The Yale romanizations are four systems created at Yale University for romanizing the four East Asian languages of Mandarin, Cantonese, Korean, and Japanese. The Yale romanization for Mandarin was created during World War II for use by United States military personnel, while the Yale romanization systems for the other three languages were created later, in the 1960s and 1970s.
Mandarin Yale was developed in 1943 by George Kennedy to help prepare American soldiers to communicate with their Chinese allies on the battlefield. Rather than try to teach recruits to interpret the standard romanization of the time, the Wade-Giles system, a new system was invented that utilized the decoding skills that recruits would already know from having learned to read English, i.e. it used English spelling conventions to represent Chinese sounds.

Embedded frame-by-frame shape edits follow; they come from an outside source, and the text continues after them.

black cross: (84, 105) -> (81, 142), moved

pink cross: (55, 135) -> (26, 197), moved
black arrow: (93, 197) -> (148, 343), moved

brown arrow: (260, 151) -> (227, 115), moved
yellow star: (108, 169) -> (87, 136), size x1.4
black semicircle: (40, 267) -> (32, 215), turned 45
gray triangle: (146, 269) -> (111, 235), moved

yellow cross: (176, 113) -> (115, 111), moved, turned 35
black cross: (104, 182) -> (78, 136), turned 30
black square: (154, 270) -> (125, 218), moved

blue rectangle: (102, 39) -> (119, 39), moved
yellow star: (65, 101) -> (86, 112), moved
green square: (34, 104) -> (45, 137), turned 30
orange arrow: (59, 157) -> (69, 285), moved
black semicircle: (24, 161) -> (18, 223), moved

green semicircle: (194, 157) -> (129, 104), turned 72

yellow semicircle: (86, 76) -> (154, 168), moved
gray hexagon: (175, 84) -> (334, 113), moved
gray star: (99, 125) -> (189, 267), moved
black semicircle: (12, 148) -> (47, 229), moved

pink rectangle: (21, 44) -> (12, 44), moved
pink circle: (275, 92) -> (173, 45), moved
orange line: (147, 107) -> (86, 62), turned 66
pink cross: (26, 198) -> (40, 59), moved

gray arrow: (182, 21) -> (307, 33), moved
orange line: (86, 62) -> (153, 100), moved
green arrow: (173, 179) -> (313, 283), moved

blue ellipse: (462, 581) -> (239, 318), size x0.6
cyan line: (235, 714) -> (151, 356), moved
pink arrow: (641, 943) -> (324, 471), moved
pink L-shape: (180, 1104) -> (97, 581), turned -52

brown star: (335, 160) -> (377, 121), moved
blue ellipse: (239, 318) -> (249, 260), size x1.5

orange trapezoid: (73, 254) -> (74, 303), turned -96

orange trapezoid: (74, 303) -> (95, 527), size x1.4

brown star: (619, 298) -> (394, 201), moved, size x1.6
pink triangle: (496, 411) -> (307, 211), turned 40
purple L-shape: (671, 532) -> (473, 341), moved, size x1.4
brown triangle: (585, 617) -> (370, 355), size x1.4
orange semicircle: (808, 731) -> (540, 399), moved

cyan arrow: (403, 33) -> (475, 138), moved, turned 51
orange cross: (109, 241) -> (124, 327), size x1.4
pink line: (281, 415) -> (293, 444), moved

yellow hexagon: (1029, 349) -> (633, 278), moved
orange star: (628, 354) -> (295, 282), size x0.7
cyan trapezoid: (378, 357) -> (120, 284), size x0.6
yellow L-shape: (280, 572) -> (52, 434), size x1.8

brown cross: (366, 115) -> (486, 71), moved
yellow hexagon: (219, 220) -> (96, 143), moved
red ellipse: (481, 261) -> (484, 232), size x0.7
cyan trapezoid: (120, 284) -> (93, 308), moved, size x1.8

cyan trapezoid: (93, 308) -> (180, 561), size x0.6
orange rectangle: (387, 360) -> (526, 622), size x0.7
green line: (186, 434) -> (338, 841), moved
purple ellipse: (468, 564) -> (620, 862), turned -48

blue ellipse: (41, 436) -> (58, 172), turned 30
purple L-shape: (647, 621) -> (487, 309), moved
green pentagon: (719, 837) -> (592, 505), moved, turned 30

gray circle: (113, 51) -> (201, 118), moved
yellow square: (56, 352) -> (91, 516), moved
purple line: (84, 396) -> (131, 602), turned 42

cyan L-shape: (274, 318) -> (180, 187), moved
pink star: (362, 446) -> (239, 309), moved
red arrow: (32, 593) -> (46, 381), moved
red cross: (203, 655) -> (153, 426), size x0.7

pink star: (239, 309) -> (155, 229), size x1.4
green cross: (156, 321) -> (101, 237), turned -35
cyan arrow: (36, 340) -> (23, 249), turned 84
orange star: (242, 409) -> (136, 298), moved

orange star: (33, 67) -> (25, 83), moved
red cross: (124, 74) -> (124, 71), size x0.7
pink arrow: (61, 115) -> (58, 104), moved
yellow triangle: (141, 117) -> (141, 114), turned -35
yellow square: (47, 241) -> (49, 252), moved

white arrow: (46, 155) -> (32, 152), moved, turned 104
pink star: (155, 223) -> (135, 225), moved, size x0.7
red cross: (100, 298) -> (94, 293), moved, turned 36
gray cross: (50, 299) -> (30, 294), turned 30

It avoided the main problems that the Wade-Giles system presented to the uninitiated student or news announcer trying to get somebody's name right in a public forum, because it did not use the "rough breathing (aspiration) mark" (which looks like an apostrophe) to distinguish between sounds like jee and chee. In Wade-Giles the first of those would be written chi and the second would be written ch'i. In the Yale romanization they were written ji and chi. The Yale system also avoids the difficulties faced by the beginner trying to read pinyin romanization, which uses certain Roman letters and combinations of letters in such a way that they no longer carry their expected values.